▶ WHAT IS EXPECTED: Below are the entries. Transcribe exactly the lines from the one with "Website (518, 290)" through the one with "LinkedIn (47, 1019)", ends included, and leave out all others.

═════ INPUT RECORDS ═════

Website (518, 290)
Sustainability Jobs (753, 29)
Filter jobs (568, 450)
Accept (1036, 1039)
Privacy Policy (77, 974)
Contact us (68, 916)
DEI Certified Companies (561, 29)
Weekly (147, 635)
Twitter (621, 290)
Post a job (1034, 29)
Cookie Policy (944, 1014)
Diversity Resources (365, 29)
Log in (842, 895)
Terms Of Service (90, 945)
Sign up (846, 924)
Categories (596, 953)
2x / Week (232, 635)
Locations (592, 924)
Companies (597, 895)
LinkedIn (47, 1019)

═════
═════ INPUT RECORDS ═════

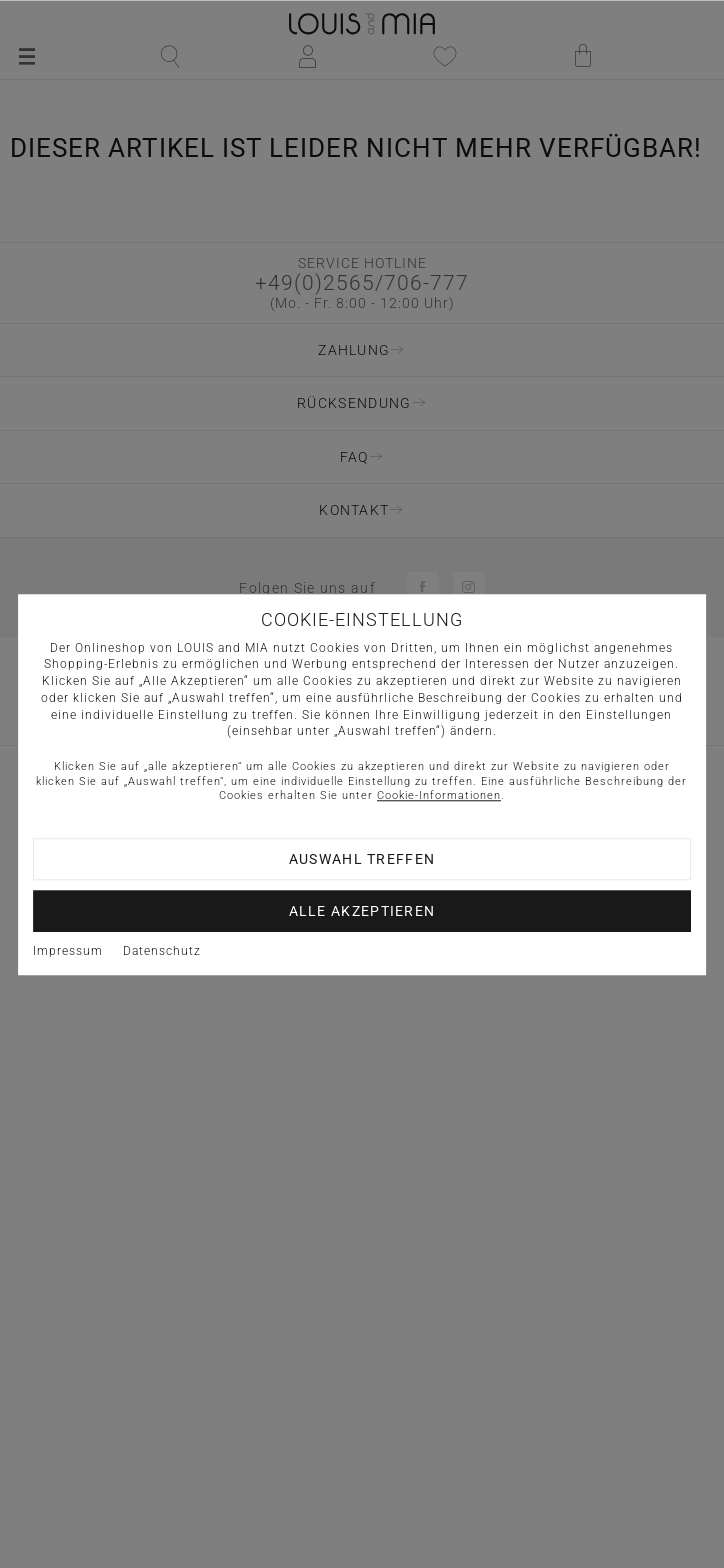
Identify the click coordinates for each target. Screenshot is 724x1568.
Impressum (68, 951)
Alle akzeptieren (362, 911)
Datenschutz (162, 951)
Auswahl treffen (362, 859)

═════
═════ INPUT RECORDS ═════

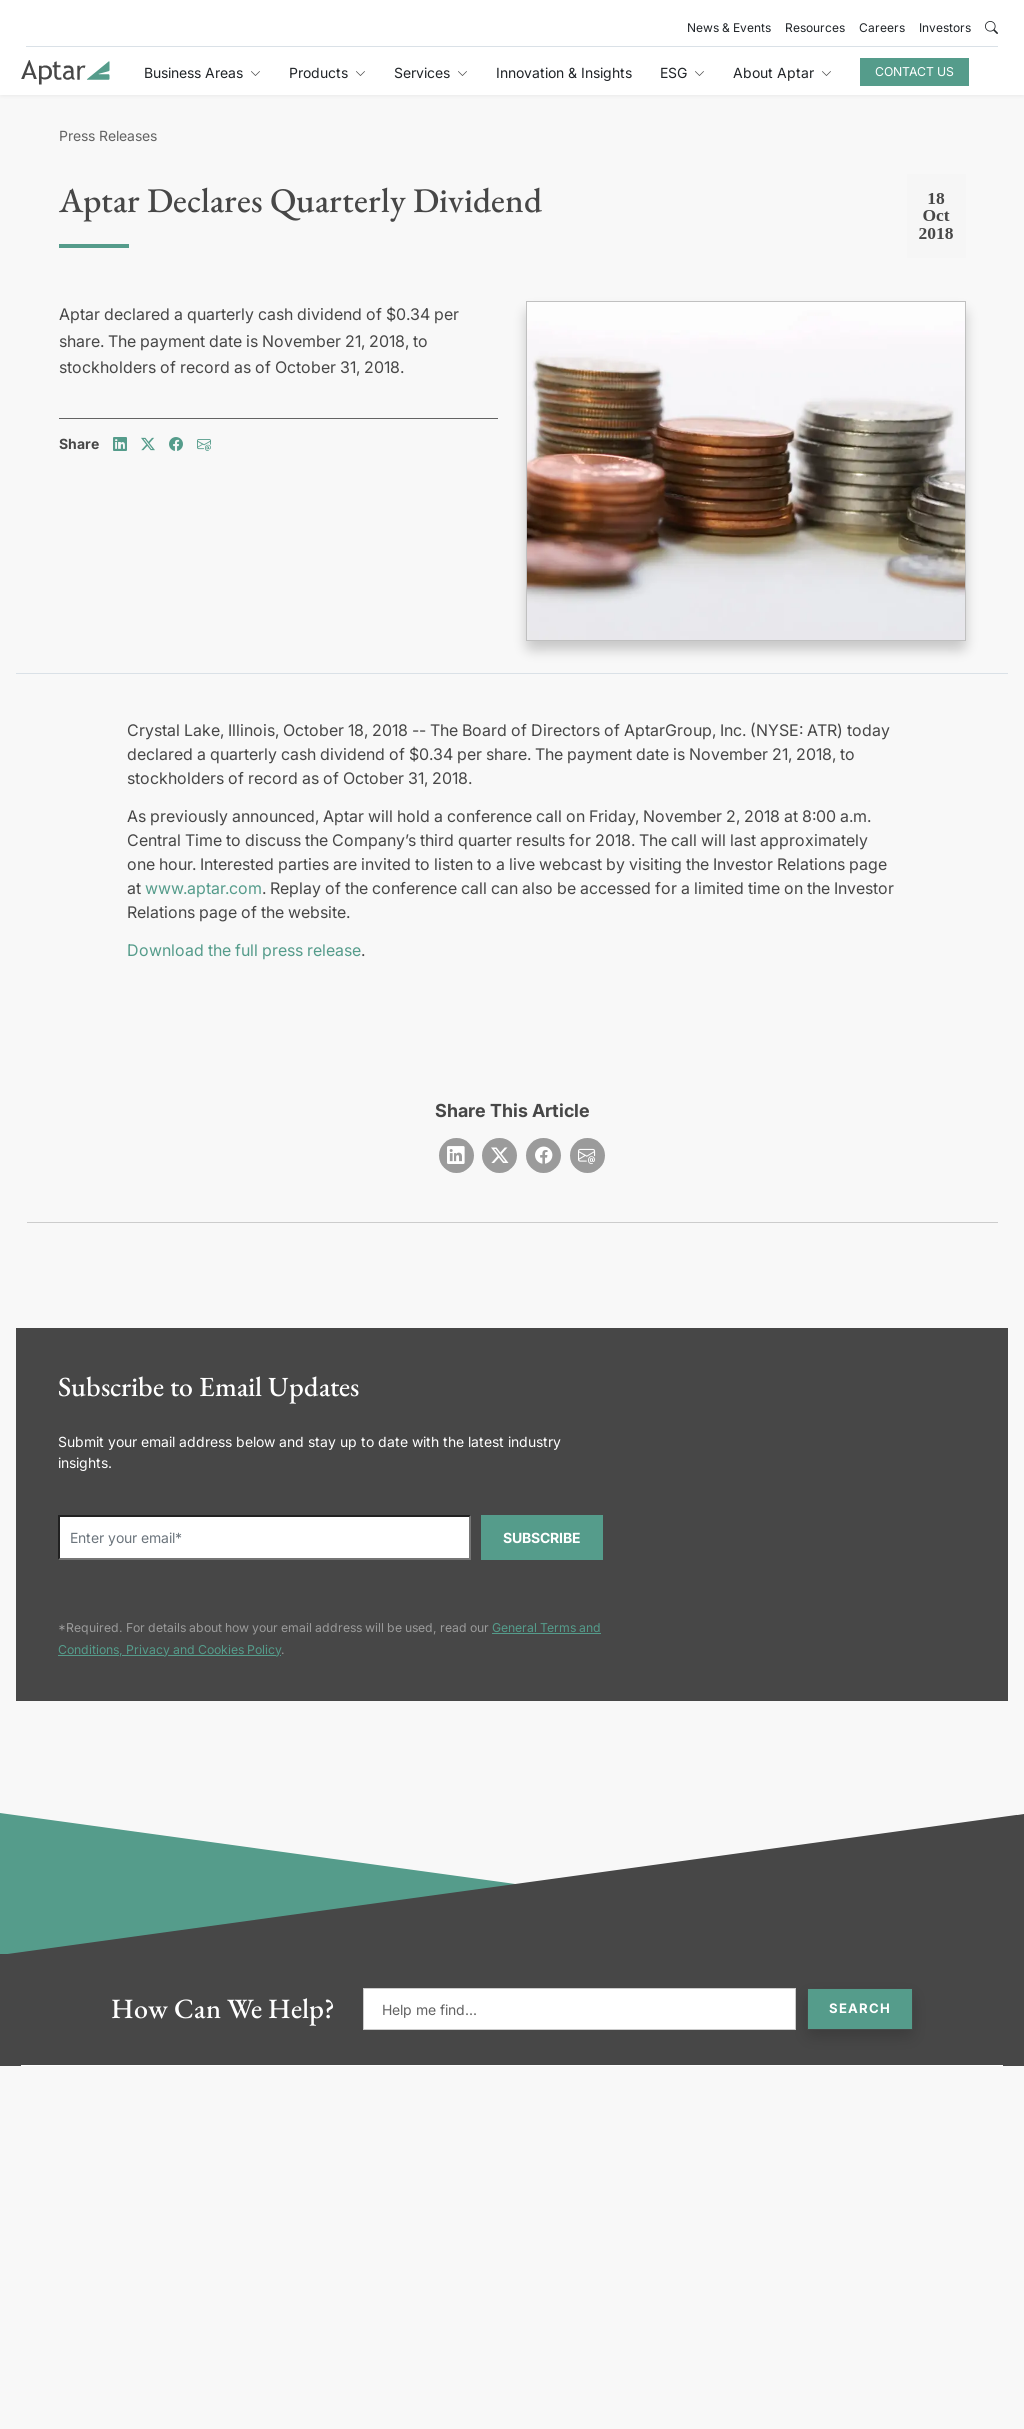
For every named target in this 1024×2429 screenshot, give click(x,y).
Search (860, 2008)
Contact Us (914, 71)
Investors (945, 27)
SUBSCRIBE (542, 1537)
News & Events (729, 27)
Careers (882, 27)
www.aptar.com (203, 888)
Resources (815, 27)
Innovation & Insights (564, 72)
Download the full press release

═════

▶ WORKED SOLUTION:
Website (518, 290)
Sustainability Jobs (753, 29)
Filter jobs (568, 450)
Accept (1036, 1039)
Privacy Policy (77, 974)
Contact us (68, 916)
DEI Certified Companies (561, 29)
Weekly (147, 635)
Twitter (621, 290)
Post a job (1034, 29)
Cookie Policy (944, 1014)
Diversity Resources (365, 29)
Log in (842, 895)
Terms Of Service (90, 945)
Sign up (846, 924)
Categories (596, 953)
2x / Week (232, 635)
Locations (592, 924)
Companies (597, 895)
LinkedIn (47, 1019)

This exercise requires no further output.